Jack Dukes committed land early to permanent farmland preservation. And in 1987 the U.S. Department of Agriculture designated the Dukes farm a National Bicentennial Farm. To be so designated, the farm must be in the family for 200 years, and not all such farms are chosen. They must meet additional standpoints.

“It’s a magical place down there on the Blackbird,” said Rusty Harvey. “I’ve never seen anything like it. The long flight of the red knot [in the spring from Chile to the Arctic to breed] amazes me. They stop in this area to feed on horseshoe crab eggs and double their body weight. It took me damn near ten years to do that.”

—Samantha Mozart

Cattails among the Phragmites

Cattails among the Phragmites

 

Sadly, Rusty Harvey passed away unexpectedly in May 2010, and we lost

Jack Dukes in March 2009. He was an eighth generation farmer on the family farm at Taylor’s Bridge and was an avid hunter, trapper and conservationist.

Gov. Russell W. Peterson passed away in February 2011.

To learn more about Delaware Wild Lands, visit www.delawarewildlands.org or see them on Facebook.

I excerpted and edited this story from a story I published in the December 2007 issue of Middletown Life Magazine, “The Blackbird: The View from Taylor’s Bridge.”
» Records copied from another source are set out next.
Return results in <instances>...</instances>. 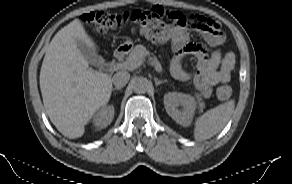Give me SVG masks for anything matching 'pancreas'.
<instances>
[{"label":"pancreas","mask_w":292,"mask_h":184,"mask_svg":"<svg viewBox=\"0 0 292 184\" xmlns=\"http://www.w3.org/2000/svg\"><path fill=\"white\" fill-rule=\"evenodd\" d=\"M149 55L148 50L143 45H136L129 54L128 60L133 62H143L144 58ZM199 110L202 111L204 108V102L202 101V97L199 94H195Z\"/></svg>","instance_id":"obj_1"}]
</instances>
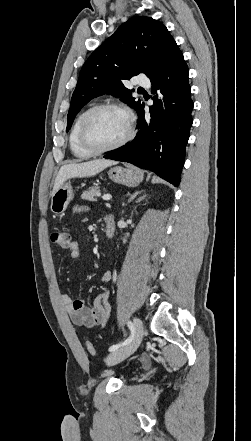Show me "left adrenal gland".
I'll list each match as a JSON object with an SVG mask.
<instances>
[{"label":"left adrenal gland","mask_w":251,"mask_h":441,"mask_svg":"<svg viewBox=\"0 0 251 441\" xmlns=\"http://www.w3.org/2000/svg\"><path fill=\"white\" fill-rule=\"evenodd\" d=\"M141 192H142V191H136V192H135V193H134V194L128 199V203L132 202V201L137 197V195L141 194ZM145 197H146V195L140 197L139 199L136 200V203L142 201Z\"/></svg>","instance_id":"obj_1"}]
</instances>
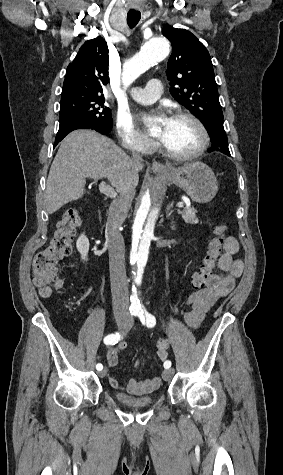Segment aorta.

I thank my friend Michael Oates (302 Stories), Emmy-winning video documentarian, for connecting me to the research sources he used for his beautiful video documentary, “The Blackbird.” Through Mike’s generosity, I had the honor of meeting Rusty Harvey, Jack Dukes and other tireless wild lands preservationists, so I could write this story of the inception and continuing efforts to preserve the land and our environment under the Coastal Zone Act.

 

4 Responses to The View from Taylor’s Bridge — The Delaware Wild Lands Perspective

  1. Robert Price says:

    Like!

  2. Susan Scott says:

    O thank heavens for those hardy folks who did all they could to preserve the natural wetlands and marshes! My metaphorical hat is tipped towards them and I bow before such fine folk.
    Lovely post thank you Samantha and the photographs are beautiful!

    • sammozart says:

      Yes, I cannot thank them enough, Susan. They fought for many years what felt to them like a losing battle. But they stuck to it, despite how it could hurt their careers. Delaware’s was the first Coastal Zone Act in the States. It set the precedent; but, despite that, there are lots of loopholes making it easy for a developer or a manufacturer (chemicals, oil and the like) to worm their way in; so the vigilance and efforts to protect the environment are ongoing, involving lots of legal disputes.

      Thanks. And I could spend days there along the Blackbird, and its neighboring creek through the marshlands, the Appoquinimink, taking photos. It IS a beautiful, pristine, area, that hopefully will remain so.